What is being asked. Among the entries below, retype exactly the lines starting with the one with "Chimeneas ventiladas" and going on through the one with "1 DBCon eşittir zł 106,74", but not the pictures.

Information shown.
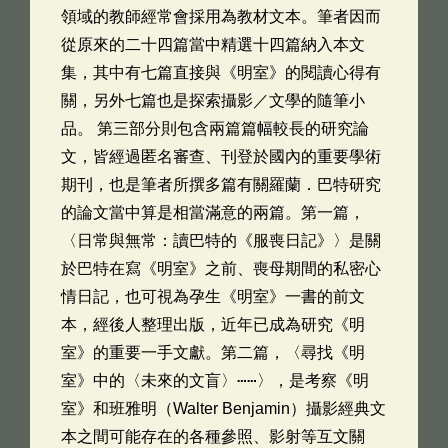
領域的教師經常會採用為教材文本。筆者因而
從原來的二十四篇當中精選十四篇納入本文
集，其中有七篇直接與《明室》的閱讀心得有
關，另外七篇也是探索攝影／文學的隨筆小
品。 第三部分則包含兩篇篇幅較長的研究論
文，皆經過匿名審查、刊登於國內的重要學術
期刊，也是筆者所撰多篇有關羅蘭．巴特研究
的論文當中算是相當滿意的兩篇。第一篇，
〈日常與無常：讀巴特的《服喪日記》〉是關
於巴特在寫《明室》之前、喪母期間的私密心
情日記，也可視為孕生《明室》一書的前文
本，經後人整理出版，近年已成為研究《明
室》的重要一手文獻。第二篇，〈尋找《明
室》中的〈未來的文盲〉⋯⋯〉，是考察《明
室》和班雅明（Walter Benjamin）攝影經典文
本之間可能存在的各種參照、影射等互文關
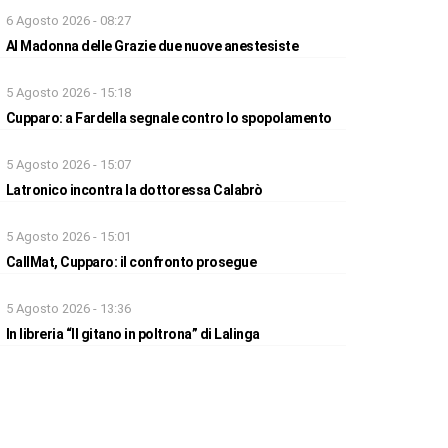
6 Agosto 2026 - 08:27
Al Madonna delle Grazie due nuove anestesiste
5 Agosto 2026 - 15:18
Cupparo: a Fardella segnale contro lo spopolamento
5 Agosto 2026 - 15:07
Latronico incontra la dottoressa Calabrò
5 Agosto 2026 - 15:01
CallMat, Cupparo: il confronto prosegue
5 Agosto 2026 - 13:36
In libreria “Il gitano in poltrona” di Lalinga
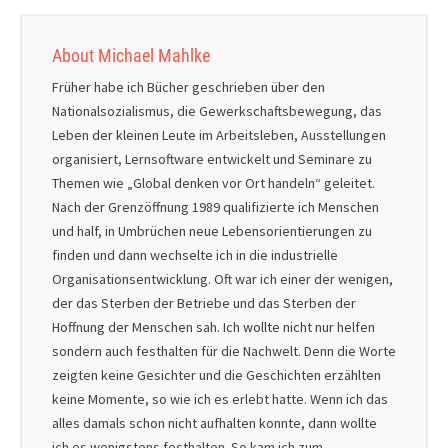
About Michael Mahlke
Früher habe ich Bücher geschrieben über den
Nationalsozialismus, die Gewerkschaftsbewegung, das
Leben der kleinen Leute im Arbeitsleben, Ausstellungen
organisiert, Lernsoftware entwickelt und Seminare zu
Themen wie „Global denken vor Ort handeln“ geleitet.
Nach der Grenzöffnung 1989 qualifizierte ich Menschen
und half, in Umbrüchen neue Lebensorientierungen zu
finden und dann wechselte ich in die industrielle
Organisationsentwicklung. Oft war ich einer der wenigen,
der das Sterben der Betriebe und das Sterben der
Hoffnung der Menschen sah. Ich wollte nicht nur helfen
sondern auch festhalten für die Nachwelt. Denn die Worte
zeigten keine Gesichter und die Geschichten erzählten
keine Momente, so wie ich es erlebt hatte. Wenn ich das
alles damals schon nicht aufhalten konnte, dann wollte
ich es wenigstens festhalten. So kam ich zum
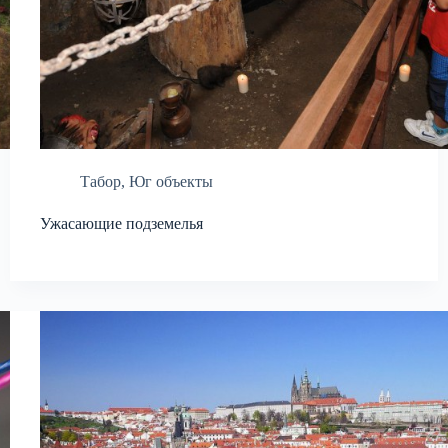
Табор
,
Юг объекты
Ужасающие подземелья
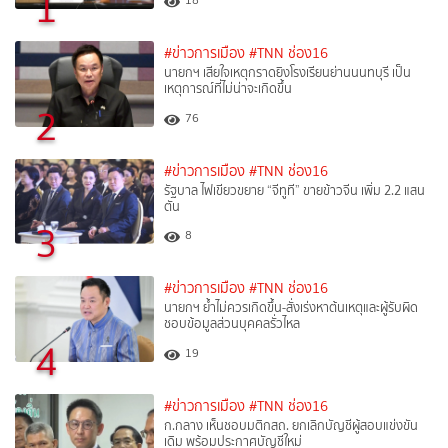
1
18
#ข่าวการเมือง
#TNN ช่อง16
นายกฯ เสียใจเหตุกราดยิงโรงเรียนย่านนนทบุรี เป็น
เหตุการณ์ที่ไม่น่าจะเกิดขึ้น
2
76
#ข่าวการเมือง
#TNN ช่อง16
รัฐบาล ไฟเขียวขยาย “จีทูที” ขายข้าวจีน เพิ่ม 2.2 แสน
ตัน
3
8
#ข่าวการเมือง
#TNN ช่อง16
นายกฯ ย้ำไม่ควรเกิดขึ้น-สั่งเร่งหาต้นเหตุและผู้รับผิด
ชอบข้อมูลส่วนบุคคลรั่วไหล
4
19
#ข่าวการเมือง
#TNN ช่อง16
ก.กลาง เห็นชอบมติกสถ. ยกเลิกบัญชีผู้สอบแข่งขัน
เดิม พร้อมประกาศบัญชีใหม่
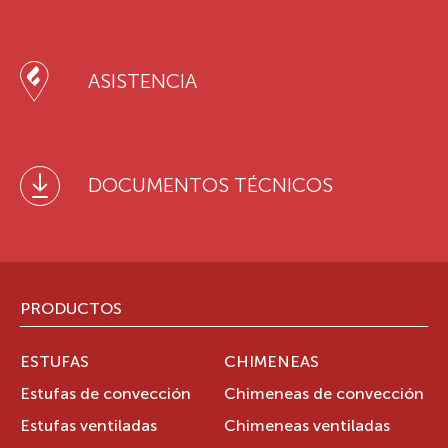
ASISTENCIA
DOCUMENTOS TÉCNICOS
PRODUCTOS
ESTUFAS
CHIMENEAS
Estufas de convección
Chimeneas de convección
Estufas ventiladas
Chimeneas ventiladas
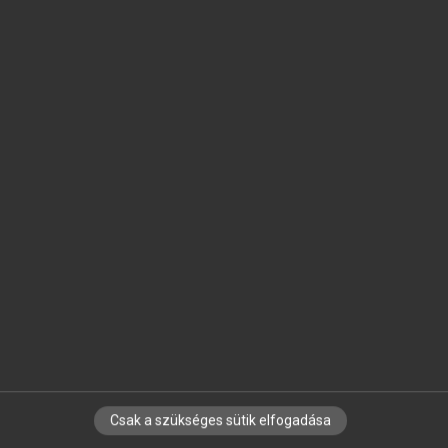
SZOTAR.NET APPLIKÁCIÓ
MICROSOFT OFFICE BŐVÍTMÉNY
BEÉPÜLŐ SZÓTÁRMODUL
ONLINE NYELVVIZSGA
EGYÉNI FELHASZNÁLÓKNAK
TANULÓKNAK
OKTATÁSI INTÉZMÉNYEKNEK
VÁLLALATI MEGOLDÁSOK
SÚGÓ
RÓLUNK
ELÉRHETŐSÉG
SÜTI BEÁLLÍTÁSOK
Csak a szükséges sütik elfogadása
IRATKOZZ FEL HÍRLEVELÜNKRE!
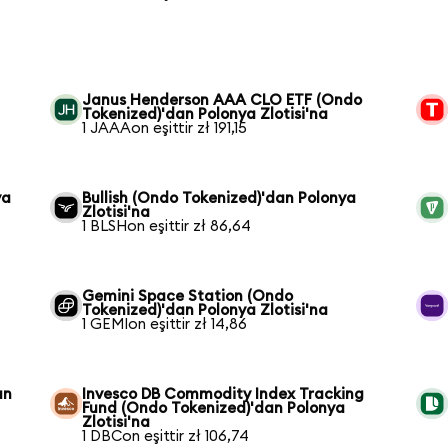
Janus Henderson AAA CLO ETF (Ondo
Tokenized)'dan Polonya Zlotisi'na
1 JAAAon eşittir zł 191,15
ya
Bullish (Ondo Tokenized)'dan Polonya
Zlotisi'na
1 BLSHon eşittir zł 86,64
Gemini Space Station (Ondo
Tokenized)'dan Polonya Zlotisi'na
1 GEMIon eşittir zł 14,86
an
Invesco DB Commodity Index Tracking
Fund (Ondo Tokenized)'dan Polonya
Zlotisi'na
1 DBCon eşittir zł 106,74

* * *

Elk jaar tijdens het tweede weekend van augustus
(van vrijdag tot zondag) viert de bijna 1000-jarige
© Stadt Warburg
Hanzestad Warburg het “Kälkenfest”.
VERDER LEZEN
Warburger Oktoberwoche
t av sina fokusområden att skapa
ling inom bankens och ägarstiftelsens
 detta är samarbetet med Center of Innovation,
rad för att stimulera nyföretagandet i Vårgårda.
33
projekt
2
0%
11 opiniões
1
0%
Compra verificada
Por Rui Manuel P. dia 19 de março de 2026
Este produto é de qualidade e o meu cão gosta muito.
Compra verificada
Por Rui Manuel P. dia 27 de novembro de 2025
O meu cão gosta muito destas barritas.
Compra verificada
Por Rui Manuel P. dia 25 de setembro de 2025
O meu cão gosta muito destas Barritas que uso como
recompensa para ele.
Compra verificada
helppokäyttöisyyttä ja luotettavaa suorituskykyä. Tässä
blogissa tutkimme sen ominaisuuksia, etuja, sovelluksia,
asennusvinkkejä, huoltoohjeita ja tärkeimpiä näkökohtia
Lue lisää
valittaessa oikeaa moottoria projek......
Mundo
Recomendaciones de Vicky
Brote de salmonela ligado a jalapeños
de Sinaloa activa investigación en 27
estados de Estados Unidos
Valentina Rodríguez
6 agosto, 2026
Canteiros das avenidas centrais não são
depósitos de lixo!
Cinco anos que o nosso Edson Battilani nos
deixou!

Your response.
Chimeneas ventiladas
SZOTAR.NET APPLIKÁCIÓ
MICROSOFT OFFICE BŐVÍTMÉNY
BEÉPÜLŐ SZÓTÁRMODUL
ONLINE NYELVVIZSGA
EGYÉNI FELHASZNÁLÓKNAK
TANULÓKNAK
OKTATÁSI INTÉZMÉNYEKNEK
VÁLLALATI MEGOLDÁSOK
SÚGÓ
RÓLUNK
ELÉRHETŐSÉG
SÜTI BEÁLLÍTÁSOK
Csak a szükséges sütik elfogadása
IRATKOZZ FEL HÍRLEVELÜNKRE!
Janus Henderson AAA CLO ETF (Ondo
Tokenized)'dan Polonya Zlotisi'na
1 JAAAon eşittir zł 191,15
ya
Bullish (Ondo Tokenized)'dan Polonya
Zlotisi'na
1 BLSHon eşittir zł 86,64
Gemini Space Station (Ondo
Tokenized)'dan Polonya Zlotisi'na
1 GEMIon eşittir zł 14,86
an
Invesco DB Commodity Index Tracking
Fund (Ondo Tokenized)'dan Polonya
Zlotisi'na
1 DBCon eşittir zł 106,74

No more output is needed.